Twenty-seven years ago I was privileged to join AT&T, a unique enterprise. More of an institution than a company, it was the world's largest corporation and most widely held security. The Bell System was a magnificent accomplishment by millions of people during the twentieth century, providing a proud American nation with the finest telephone service in the world, bar none.

Since then, as everyone knows, the scene has changed radically. The latest straw is the proposed acquisition of AT&T by SBC, the former Southwestern Bell company divested in the 1984 break-up of Ma Bell.

SBC has already managed to re-capture the former Bell companies in California, Illinois, Connecticut and other major territories across the country. Now SBC has nearly reassembled the franchise with the still-awesome AT&T core network.

The immediate reaction has been worse than anything I could have imagined in 1978. USA Today opined: “…few people are likely to mourn its demise as an independent company. It was an overbearing monopoly before its breakup, and a largely inept competitor ever since.” The AP reported the SBC deal “…saves Ma Bell from a nosedive into irrelevance.” And the San Francisco Chronicle concluded “…it's hard to find a clear winner in the proposed acquisition of AT&T by SBC Communications.”

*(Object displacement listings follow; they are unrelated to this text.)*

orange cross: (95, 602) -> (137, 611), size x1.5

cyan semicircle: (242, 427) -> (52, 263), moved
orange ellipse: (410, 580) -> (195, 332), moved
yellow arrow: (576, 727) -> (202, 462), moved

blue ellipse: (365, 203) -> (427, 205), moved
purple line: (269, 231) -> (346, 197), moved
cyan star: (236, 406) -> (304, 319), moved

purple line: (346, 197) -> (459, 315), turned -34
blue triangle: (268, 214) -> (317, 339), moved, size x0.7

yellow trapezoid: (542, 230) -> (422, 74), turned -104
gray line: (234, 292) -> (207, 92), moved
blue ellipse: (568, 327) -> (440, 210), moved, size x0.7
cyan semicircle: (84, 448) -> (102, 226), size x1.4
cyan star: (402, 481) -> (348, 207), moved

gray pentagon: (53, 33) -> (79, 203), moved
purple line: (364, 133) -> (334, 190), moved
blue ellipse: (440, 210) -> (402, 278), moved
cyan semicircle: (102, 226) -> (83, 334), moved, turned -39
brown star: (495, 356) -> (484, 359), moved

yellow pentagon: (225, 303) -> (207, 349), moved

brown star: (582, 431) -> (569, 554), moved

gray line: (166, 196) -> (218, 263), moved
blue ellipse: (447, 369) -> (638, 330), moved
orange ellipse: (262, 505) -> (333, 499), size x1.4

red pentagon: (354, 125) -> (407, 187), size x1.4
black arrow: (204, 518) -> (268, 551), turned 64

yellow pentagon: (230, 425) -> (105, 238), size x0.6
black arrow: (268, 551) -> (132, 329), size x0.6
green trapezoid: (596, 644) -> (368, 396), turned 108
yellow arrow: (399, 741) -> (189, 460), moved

When I joined the Bell System in 1978, it was like discovering an entire world that you always sort of knew existed but never really understood, a forest-for-the-trees like illusion. But I quickly came to understand that the Bell System was like a family, for all the good and bad that characterization can carry.

Southwestern Bell people always seemed to be very influential family members from my perspective. Their representation in AT&T’s senior leadership seemed disproportionately large, compared with the size and importance of their territory, Oklahoma and Texas. But it was an influential company in the Bell System in the same way that Illinois Bell – now part of SBC – always was, too. Most of the top leaders in the modern age came through Illinois, and many, many of their top lieutenants started out at SWB.

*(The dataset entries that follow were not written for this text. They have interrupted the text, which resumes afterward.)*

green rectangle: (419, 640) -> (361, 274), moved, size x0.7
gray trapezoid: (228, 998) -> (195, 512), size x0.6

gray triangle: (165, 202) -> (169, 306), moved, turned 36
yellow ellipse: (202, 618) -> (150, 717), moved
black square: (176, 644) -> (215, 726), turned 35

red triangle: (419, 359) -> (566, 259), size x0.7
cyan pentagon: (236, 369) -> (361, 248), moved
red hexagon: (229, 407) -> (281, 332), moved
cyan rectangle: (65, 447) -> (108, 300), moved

Then came the divestiture, unleashing seven “Baby Bells” from ma’s not-so-close knit family to pursue their own individual state-regulated futures, guided by a federal court and the severely over-worked FCC.

From New Year’s Day 1984 to today, Southwestern Bell has been the “Marlboro Man” of the Bell offspring, proudly riding their own way and tending their business while taking every opportunity to extend the acreage of the ranch. Zane Barnes, and later, Ed Whitacre, personified this cowboy attitude in the strategy they pursued.

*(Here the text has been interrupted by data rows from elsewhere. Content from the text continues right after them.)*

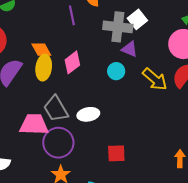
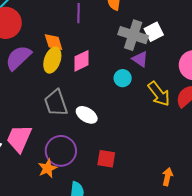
purple line: (72, 15) -> (79, 13), moved
white ellipse: (88, 114) -> (87, 115), turned 30
pink trapezoid: (34, 124) -> (19, 138), moved, turned -80
purple circle: (58, 143) -> (61, 151), moved

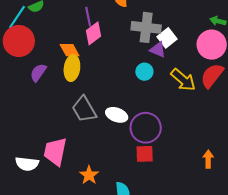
white square: (154, 32) -> (167, 38), moved
purple semicircle: (18, 58) -> (38, 73), size x0.7
pink diamond: (81, 61) -> (93, 33), moved
purple circle: (61, 151) -> (146, 128), moved

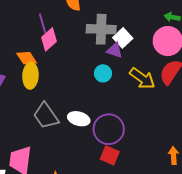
red square: (145, 154) -> (110, 155), turned 30

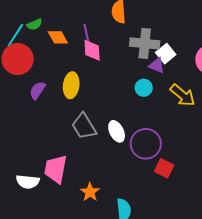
pink diamond: (49, 39) -> (92, 50), turned -55
orange diamond: (27, 58) -> (58, 37), moved
white ellipse: (79, 119) -> (117, 131), turned 45
red square: (110, 155) -> (164, 168), moved

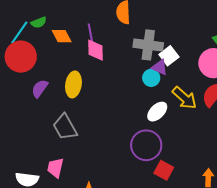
cyan circle: (144, 88) -> (151, 78), moved
gray trapezoid: (84, 126) -> (65, 127), moved
white ellipse: (117, 131) -> (157, 112), moved, turned 70
pink trapezoid: (56, 169) -> (55, 168), size x0.7

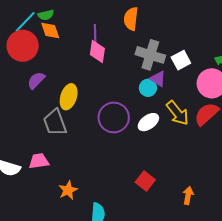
orange diamond: (62, 36) -> (50, 31), moved
white square: (169, 56) -> (181, 60), moved
yellow ellipse: (73, 84) -> (69, 97), moved
purple circle: (146, 145) -> (114, 117), moved
pink trapezoid: (55, 168) -> (39, 161), turned 60

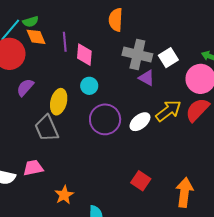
purple line: (95, 34) -> (65, 42), moved
cyan circle: (148, 88) -> (89, 86), moved
yellow arrow: (177, 113) -> (168, 111), turned -84
orange arrow: (188, 196) -> (184, 192), size x1.6

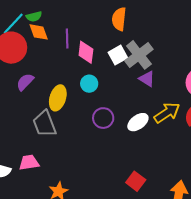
gray cross: (137, 55) -> (139, 55), turned 36
white square: (168, 58) -> (118, 55), moved
purple circle: (105, 119) -> (103, 118), size x0.7

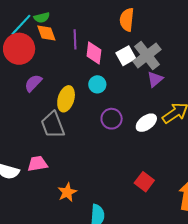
purple triangle: (147, 79) -> (155, 79), turned 48

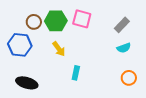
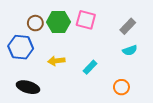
yellow arrow: (59, 49) -> (56, 61), moved, turned 119
cyan rectangle: (76, 73) -> (90, 67), moved, turned 32
orange circle: (129, 78) -> (121, 87), moved

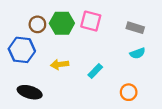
gray rectangle: (128, 26) -> (135, 28), turned 63

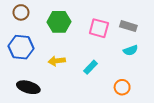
pink square: (91, 21) -> (99, 28), moved
brown circle: (37, 24) -> (21, 12), moved

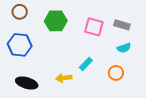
yellow arrow: (57, 61) -> (64, 78), moved
orange circle: (122, 87) -> (116, 73), moved

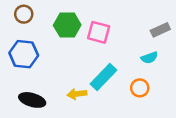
gray rectangle: (122, 25) -> (160, 30), moved, turned -42
pink square: (94, 27) -> (99, 32), moved
cyan rectangle: (86, 64) -> (103, 77), size x1.6

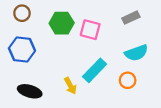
gray rectangle: (160, 30) -> (131, 18), moved
cyan semicircle: (149, 58) -> (136, 53), size x1.5
yellow arrow: (77, 94) -> (70, 86), turned -112

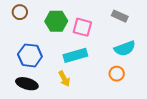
gray rectangle: (131, 18) -> (120, 16), turned 49
blue hexagon: (22, 49) -> (30, 55), moved
cyan rectangle: (95, 70) -> (75, 55), moved, turned 30

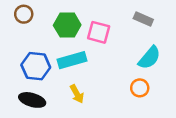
cyan semicircle: (125, 48) -> (149, 58), turned -30
cyan rectangle: (75, 55) -> (72, 60), moved

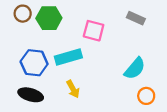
green hexagon: (67, 25) -> (49, 18), moved
cyan semicircle: (149, 58) -> (135, 68), moved
orange circle: (140, 88) -> (146, 96), moved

For a long time, SBC was among the most conservative players, and their financial results were among the best before it became impossible to compare any Baby Bell to any other due to M&A.

Along the way, there have been plenty of people who have questioned the wisdom of this approach, especially around the time that Bell Atlantic said they were going to buy cable TV giant TCI from John Malone and started the chatter about 500 channels.

Today, there is still many a naysayer to be heard on the scene. People are questioning whether or not SBC’s big Bell reunion will only create a huge amount of negative growth. Optimists see a growth-producing fit between AT&T’s IP network and the SBC strategy known as Project Pronto.

Very little has been said so far about SBC’s wireless unit, Cingular, co-owned with former sister company BellSouth. Cingular is currently digesting a huge chunk of former AT&T itself, the AT&T Wireless business that grew out of McCaw Cellular in the 1980s.

From an historic perspective, AT&T has dropped out of the wireless business as often as it has entered it, even though the whole cellular radio thing was made up at Bell Labs. As the surviving partner, SBC is in the wireless business with Cingular. But given all that’s gone before, is it safe to conclude they will stay put?

The completion of the SBC/AT&T deal will most likely take a year or more, providing plenty of opportunities to analyze further this fascinating chapter of a very old family history. What do you think?